══ DATA EXCERPTS

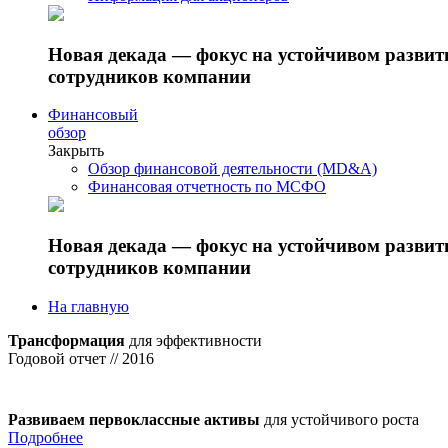
Новая декада — фокус на устойчивом разви
сотрудников компании
Финансовый
обзор
Закрыть
Обзор финансовой деятельности (MD&A)
Финансовая отчетность по МСФО
Новая декада — фокус на устойчивом разви
сотрудников компании
На главную
Трансформация
для эффективности
Годовой отчет // 2016
Развиваем первоклассные активы
для устойчивого роста
Подробнее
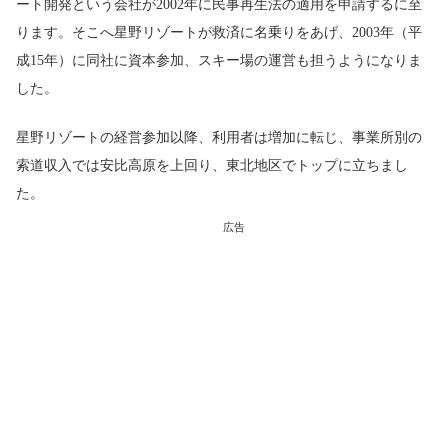
ート開発という会社が2002年に民事再生法の適用を申請するに至
ります。そこへ星野リゾートが救済に名乗りをあげ、2003年（平
成15年）に同社に資本参加、スキー場の運営も担うようになりま
した。
星野リゾートの経営参加以降、利用者は増加に転じ、事業所別の
索道収入では安比高原を上回り、東北地区でトップに立ちまし
た。
広告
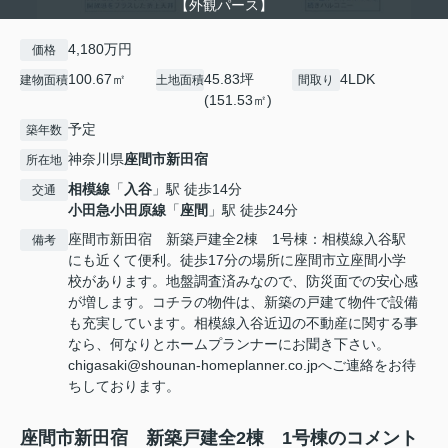
【外観パース】
4,180万円
価格
100.67㎡
45.83坪
4LDK
建物面積
土地面積
間取り
(151.53㎡)
予定
築年数
神奈川県
座間市
新田宿
所在地
相模線
「
入谷
」駅 徒歩14分
交通
小田急小田原線
「
座間
」駅 徒歩24分
座間市新田宿 新築戸建全2棟 1号棟：相模線入谷駅
備考
にも近くて便利。徒歩17分の場所に座間市立座間小学
校があります。地盤調査済みなので、防災面での安心感
が増します。コチラの物件は、新築の戸建て物件で設備
も充実しています。相模線入谷近辺の不動産に関する事
なら、何なりとホームプランナーにお聞き下さい。
chigasaki@shounan-homeplanner.co.jpへご連絡をお待
ちしております。
座間市新田宿 新築戸建全2棟 1号棟のコメント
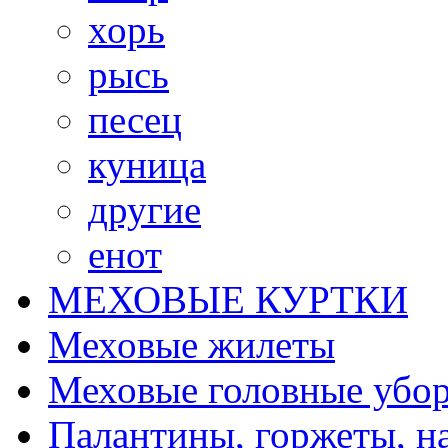
хорь
рысь
песец
куница
другие
енот
МЕХОВЫЕ КУРТКИ
Меховые жилеты
Меховые головные убо
Палантины, горжеты, н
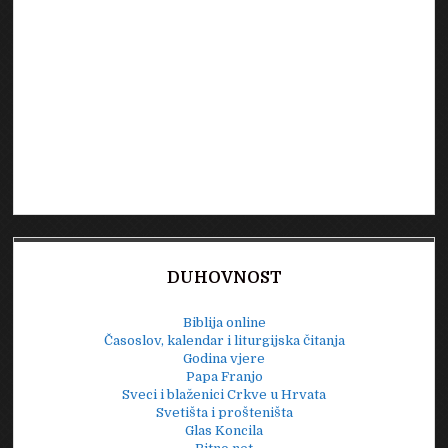
DUHOVNOST
Biblija online
Časoslov, kalendar i liturgijska čitanja
Godina vjere
Papa Franjo
Sveci i blaženici Crkve u Hrvata
Svetišta i prošteništa
Glas Koncila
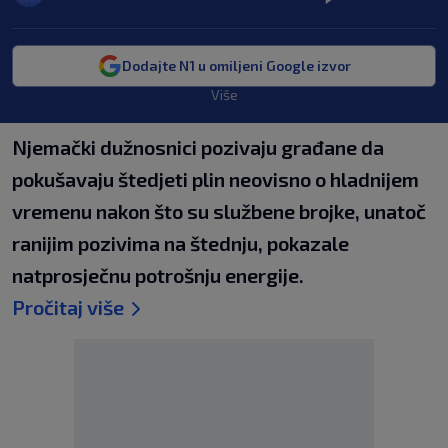
Dodajte N1 u omiljeni Google izvor
Više
Njemački dužnosnici pozivaju građane da
pokušavaju štedjeti plin neovisno o hladnijem
vremenu nakon što su službene brojke, unatoč
ranijim pozivima na štednju, pokazale
natprosječnu potrošnju energije.
Pročitaj više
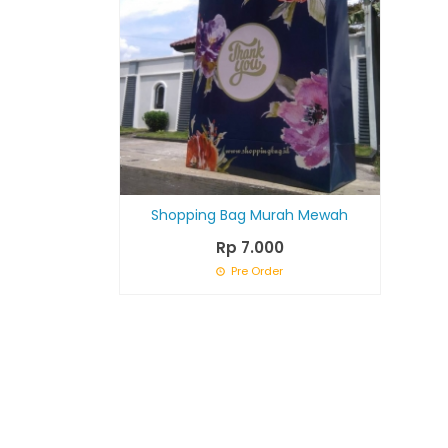
Shopping Bag Murah Mewah
Rp 7.000
Pre Order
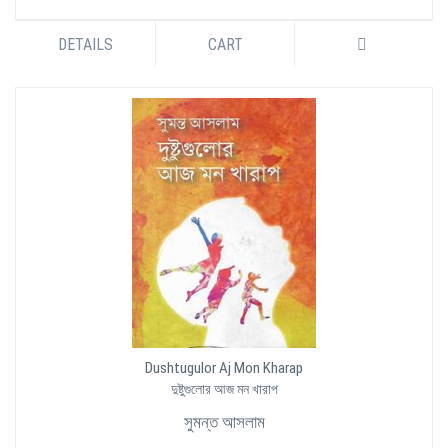
DETAILS
CART
Dushtugulor Aj Mon Kharap
দুষ্টুগুলোর আজ মন খারাপ
সুমন্ত আসলাম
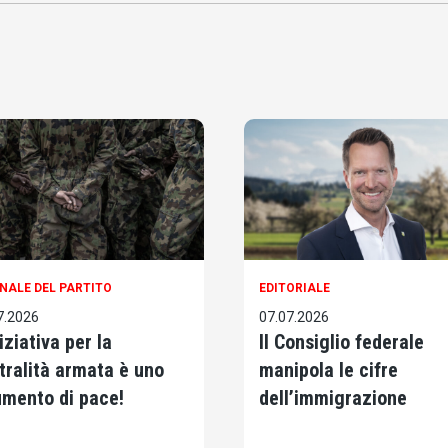
NALE DEL PARTITO
EDITORIALE
7.2026
07.07.2026
iziativa per la
Il Consiglio federale
tralità armata è uno
manipola le cifre
umento di pace!
dell’immigrazione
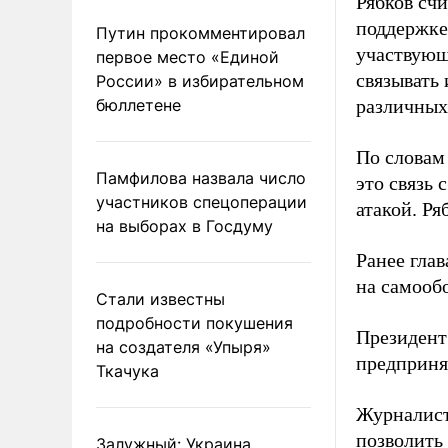
Рябков сч
поддержке
Путин прокомментировал
участвующ
первое место «Единой
связывать 
России» в избирательном
бюллетене
различных 
По словам
Памфилова назвала число
это связь
участников спецоперации
атакой. Ря
на выборах в Госдуму
Ранее гла
на самооб
Стали известны
подробности покушения
Президент
на создателя «Упыря»
предприня
Ткачука
Журналист
позволить
Залужный: Украина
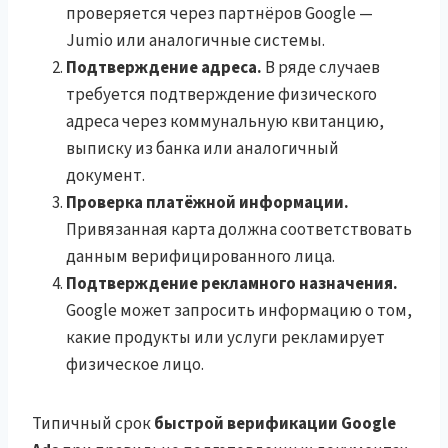
проверяется через партнёров Google —
Jumio или аналогичные системы.
Подтверждение адреса.
В ряде случаев
требуется подтверждение физического
адреса через коммунальную квитанцию,
выписку из банка или аналогичный
документ.
Проверка платёжной информации.
Привязанная карта должна соответствовать
данным верифицированного лица.
Подтверждение рекламного назначения.
Google может запросить информацию о том,
какие продукты или услуги рекламирует
физическое лицо.
Типичный срок
быстрой верификации Google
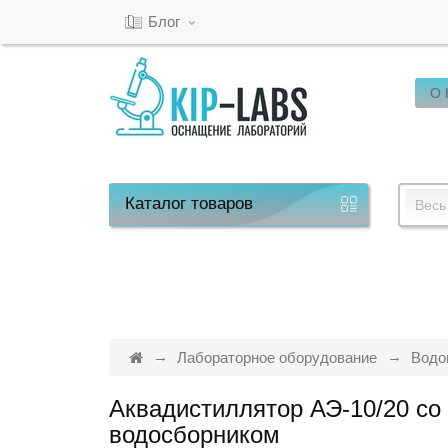
Блог
О
Кабинет
Обратный
звонок
Каталог
товаров
Весь
8(800)-600-
53-
15
Лабораторное оборудование
Водо
Аквадистиллятор АЭ-10/20 со
Режим
водосборником
работы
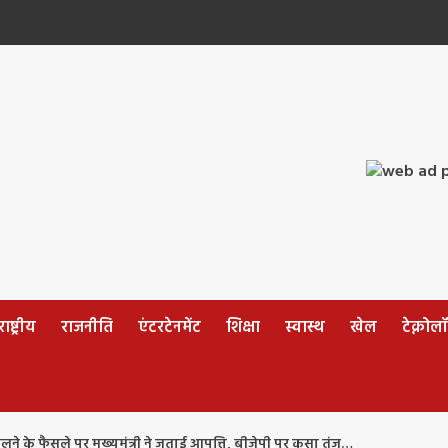
ष्ट्रीय
राजनीति
एंटरटेनमेंट
शिक्षा
स्वास्थ
खेल
टेक्नोल
लने के फैसले पर मुख्यमंत्री ने जताई आपत्ति, बीजेपी पर कसा तंज…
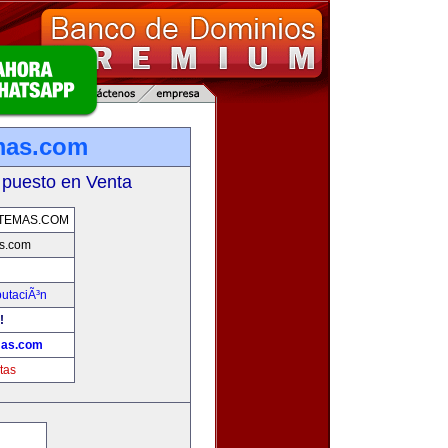
mas.com
 puesto en Venta
TEMAS.COM
s.com
putaciÃ³n
!
mas.com
tas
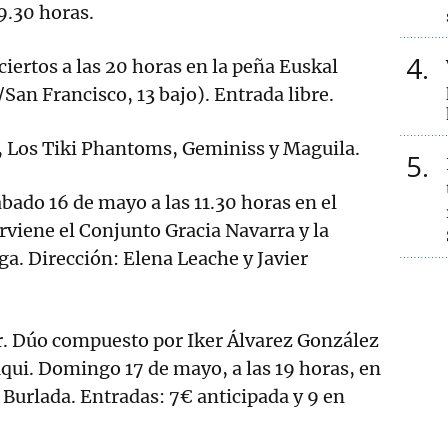
9.30 horas.
4
rtos a las 20 horas en la peña Euskal
San Francisco, 13 bajo). Entrada libre.
 Los Tiki Phantoms, Geminiss y Maguila.
5
do 16 de mayo a las 11.30 horas en el
erviene el Conjunto Gracia Navarra y la
ga. Dirección: Elena Leache y Javier
 Dúo compuesto por Iker Álvarez González
uqui. Domingo 17 de mayo, a las 19 horas, en
e Burlada. Entradas: 7€ anticipada y 9 en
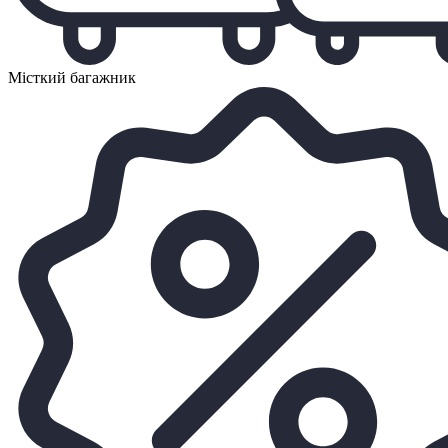
Місткий багажник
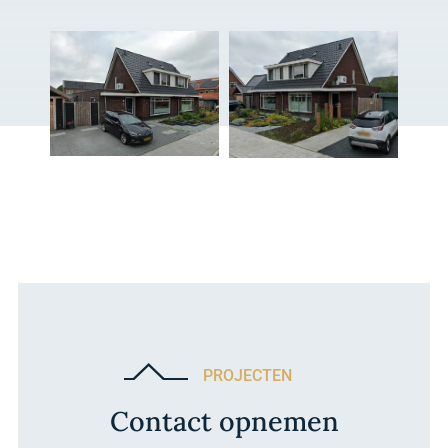
PROJECTEN
Contact opnemen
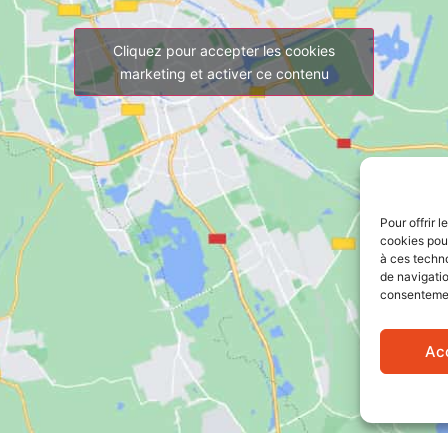
Cliquez pour accepter les cookies
marketing et activer ce contenu
Pour offrir 
cookies pour
à ces techn
de navigatio
consentement
Ac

════

=== AIM OF THE TASK ===
The records above are to be repeated word for word, with the pictures omitted.

=== RESPONSE AREA ===
Новая декада — фокус на устойчивом разви
сотрудников компании
Финансовый
обзор
Закрыть
Обзор финансовой деятельности (MD&A)
Финансовая отчетность по МСФО
Новая декада — фокус на устойчивом разви
сотрудников компании
На главную
Трансформация
для эффективности
Годовой отчет // 2016
Развиваем первоклассные активы
для устойчивого роста
Подробнее
ート開発という会社が2002年に民事再生法の適用を申請するに至
ります。そこへ星野リゾートが救済に名乗りをあげ、2003年（平
成15年）に同社に資本参加、スキー場の運営も担うようになりま
した。
星野リゾートの経営参加以降、利用者は増加に転じ、事業所別の
索道収入では安比高原を上回り、東北地区でトップに立ちまし
た。
広告
【外観パース】
4,180万円
価格
100.67㎡
45.83坪
4LDK
建物面積
土地面積
間取り
(151.53㎡)
予定
築年数
神奈川県
座間市
新田宿
所在地
相模線
「
入谷
」駅 徒歩14分
交通
小田急小田原線
「
座間
」駅 徒歩24分
座間市新田宿 新築戸建全2棟 1号棟：相模線入谷駅
備考
にも近くて便利。徒歩17分の場所に座間市立座間小学
校があります。地盤調査済みなので、防災面での安心感
が増します。コチラの物件は、新築の戸建て物件で設備
も充実しています。相模線入谷近辺の不動産に関する事
なら、何なりとホームプランナーにお聞き下さい。
chigasaki@shounan-homeplanner.co.jpへご連絡をお待
ちしております。
座間市新田宿 新築戸建全2棟 1号棟のコメント
хорь
рысь
песец
куница
другие
енот
МЕХОВЫЕ КУРТКИ
Меховые жилеты
Меховые головные убо
Палантины, горжеты, н
DUHOVNOST
Biblija online
Časoslov, kalendar i liturgijska čitanja
Godina vjere
Papa Franjo
Sveci i blaženici Crkve u Hrvata
Svetišta i prošteništa
Glas Koncila
Dodajte N1 u omiljeni Google izvor
Više
Njemački dužnosnici pozivaju građane da
pokušavaju štedjeti plin neovisno o hladnijem
vremenu nakon što su službene brojke, unatoč
ranijim pozivima na štednju, pokazale
natprosječnu potrošnju energije.
Pročitaj više
Shopping Bag Murah Mewah
Rp 7.000
Pre Order
DETAILS
CART
Dushtugulor Aj Mon Kharap
দুষ্টুগুলোর আজ মন খারাপ
সুমন্ত আসলাম
NALE DEL PARTITO
EDITORIALE
7.2026
07.07.2026
iziativa per la
Il Consiglio federale
tralità armata è uno
manipola le cifre
umento di pace!
dell’immigrazione
Рябков сч
поддержке
Путин прокомментировал
участвующ
первое место «Единой
связывать 
России» в избирательном
бюллетене
различных 
По словам
Памфилова назвала число
это связь
участников спецоперации
атакой. Ря
на выборах в Госдуму
Ранее гла
на самооб
Стали известны
подробности покушения
Президент
на создателя «Упыря»
предприня
Ткачука
Журналист
позволить
Залужный: Украина
проверяется через партнёров Google —
Jumio или аналогичные системы.
Подтверждение адреса.
В ряде случаев
требуется подтверждение физического
адреса через коммунальную квитанцию,
выписку из банка или аналогичный
документ.
Проверка платёжной информации.
Привязанная карта должна соответствовать
данным верифицированного лица.
Подтверждение рекламного назначения.
Google может запросить информацию о том,
какие продукты или услуги рекламирует
физическое лицо.
Типичный срок
быстрой верификации Google
Блог
О
Кабинет
Обратный
звонок
Каталог
товаров
Весь
8(800)-600-
53-
15
Лабораторное оборудование
Водо
Аквадистиллятор АЭ-10/20 со
Режим
водосборником
работы
ष्ट्रीय
राजनीति
एंटरटेनमेंट
शिक्षा
स्वास्थ
खेल
टेक्नोल
लने के फैसले पर मुख्यमंत्री ने जताई आपत्ति, बीजेपी पर कसा तंज…
mas.com
 puesto en Venta
TEMAS.COM
s.com
putaciÃ³n
!
mas.com
tas
9.30 horas.
4
rtos a las 20 horas en la peña Euskal
San Francisco, 13 bajo). Entrada libre.
 Los Tiki Phantoms, Geminiss y Maguila.
5
do 16 de mayo a las 11.30 horas en el
erviene el Conjunto Gracia Navarra y la
ga. Dirección: Elena Leache y Javier
 Dúo compuesto por Iker Álvarez González
uqui. Domingo 17 de mayo, a las 19 horas, en
e Burlada. Entradas: 7€ anticipada y 9 en
Місткий багажник
PROJECTEN
Contact opnemen
Cliquez pour accepter les cookies
marketing et activer ce contenu
Pour offrir 
cookies pour
à ces techn
de navigatio
consentement
Ac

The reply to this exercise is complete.